DANSE MACABRE[837]

Abajo, entre las estrictas raíces y las rocas,

eclipsado bajo un ciego párpado[838] de tierra,

va el ataúd recamado de hierba.

Cubierto por sábanas[839] de hielo, el amado

esqueleto aún desea tener

fiebre del mundo que ha dejado atrás.

Sus manos se remontan a las reliquias de

las lunas con pezones, extintas y frías,

heladas en los designios del amor.

A las doce[840], todas las calaveras lucen la aureola

de las espinas tictaqueantes de su memoria

que da cuerda a su molde descompuesto.

Las agujas hostigan como unicornios,

asaltan la mortaja de una virgen dormida

hasta que su obstinado cuerpo arde.

Engatusados por los bandidos[841] que llevan en la sangre,

quienes los embaucan para que abandonen su lecho

de hierba, los vástagos de hueso resucitan ahora.

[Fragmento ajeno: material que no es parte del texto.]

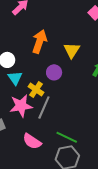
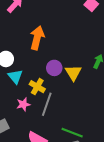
yellow triangle: (72, 50) -> (73, 73), moved
pink star: (21, 106) -> (23, 104), size x0.6

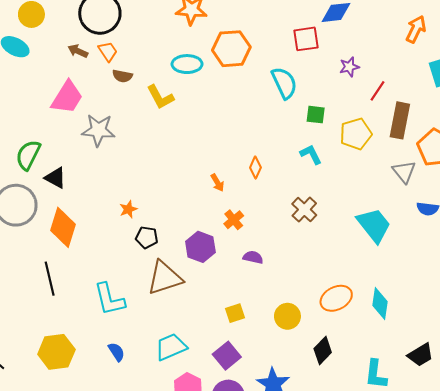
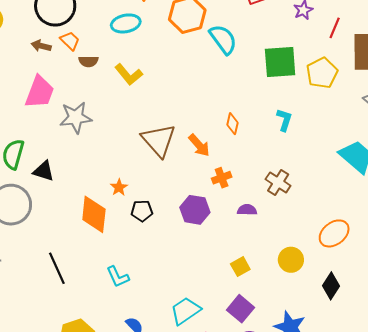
cyan ellipse: (187, 64) -> (126, 23), moved
cyan semicircle: (284, 83) -> (223, 39), moved
green square: (316, 115) -> (280, 62), size x1.8
cyan L-shape: (311, 154) -> (284, 120), moved, turned 55
orange arrow: (217, 183) -> (199, 145), size x1.4
brown cross: (304, 210) -> (278, 182), moved
orange cross: (234, 220) -> (222, 178), turned 30
orange diamond: (63, 227) -> (94, 214), moved
brown triangle: (165, 278) -> (159, 140), moved, turned -42
cyan L-shape: (109, 299) -> (118, 277), size x0.7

Fugándose de sus sepulcros, las parejas

abstractas se cortejan con leche de luna:

las neblinas de pura plata simulan un fantasma.

Luminosa, la ciudad pétrea

presiente el sonido alarmante

del canto del gallo celebrando el alba.

Tras los besos de ceniza, los espectros descienden

obligados a volver a su punto muerto[842] subterráneo.